THE PROBLEM: Calculate how many lines in the following records hold the word "BRICE", and report that number without comment.

DATASET RECORDS:
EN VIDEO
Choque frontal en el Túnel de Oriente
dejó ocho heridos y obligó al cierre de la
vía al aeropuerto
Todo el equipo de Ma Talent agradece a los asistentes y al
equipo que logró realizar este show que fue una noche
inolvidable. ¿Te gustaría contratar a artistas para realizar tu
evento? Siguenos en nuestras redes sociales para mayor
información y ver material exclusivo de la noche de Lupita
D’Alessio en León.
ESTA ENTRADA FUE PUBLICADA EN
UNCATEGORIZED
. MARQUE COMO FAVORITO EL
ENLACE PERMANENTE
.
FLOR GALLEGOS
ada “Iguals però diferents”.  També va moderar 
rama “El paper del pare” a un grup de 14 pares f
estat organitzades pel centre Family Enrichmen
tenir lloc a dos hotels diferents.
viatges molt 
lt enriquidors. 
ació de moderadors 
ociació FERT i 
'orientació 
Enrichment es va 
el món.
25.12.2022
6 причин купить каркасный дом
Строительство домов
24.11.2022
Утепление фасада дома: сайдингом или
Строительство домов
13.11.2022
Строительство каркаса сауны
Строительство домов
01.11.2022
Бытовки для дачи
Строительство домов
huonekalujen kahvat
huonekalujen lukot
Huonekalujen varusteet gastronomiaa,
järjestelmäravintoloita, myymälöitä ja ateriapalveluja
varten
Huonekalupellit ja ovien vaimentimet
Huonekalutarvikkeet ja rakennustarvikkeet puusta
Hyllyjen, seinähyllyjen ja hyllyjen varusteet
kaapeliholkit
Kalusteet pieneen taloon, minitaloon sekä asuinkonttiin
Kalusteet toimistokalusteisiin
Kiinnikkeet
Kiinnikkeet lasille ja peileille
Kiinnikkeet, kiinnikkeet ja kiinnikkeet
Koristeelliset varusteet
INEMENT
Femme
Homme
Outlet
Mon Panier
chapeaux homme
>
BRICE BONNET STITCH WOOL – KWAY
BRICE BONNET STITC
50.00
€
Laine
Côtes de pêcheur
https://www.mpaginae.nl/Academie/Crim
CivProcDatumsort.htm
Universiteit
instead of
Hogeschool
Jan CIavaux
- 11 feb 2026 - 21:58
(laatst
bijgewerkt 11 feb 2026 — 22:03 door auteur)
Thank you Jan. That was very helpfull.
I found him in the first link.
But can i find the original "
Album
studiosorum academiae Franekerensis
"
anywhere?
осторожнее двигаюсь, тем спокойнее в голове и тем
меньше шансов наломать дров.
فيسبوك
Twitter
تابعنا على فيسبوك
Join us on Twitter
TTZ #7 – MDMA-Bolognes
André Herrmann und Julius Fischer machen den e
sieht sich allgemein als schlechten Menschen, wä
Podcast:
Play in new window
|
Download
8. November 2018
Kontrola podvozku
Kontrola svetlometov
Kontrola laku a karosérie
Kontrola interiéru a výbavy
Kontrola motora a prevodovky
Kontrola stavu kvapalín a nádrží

WRITTEN SOLUTION: 2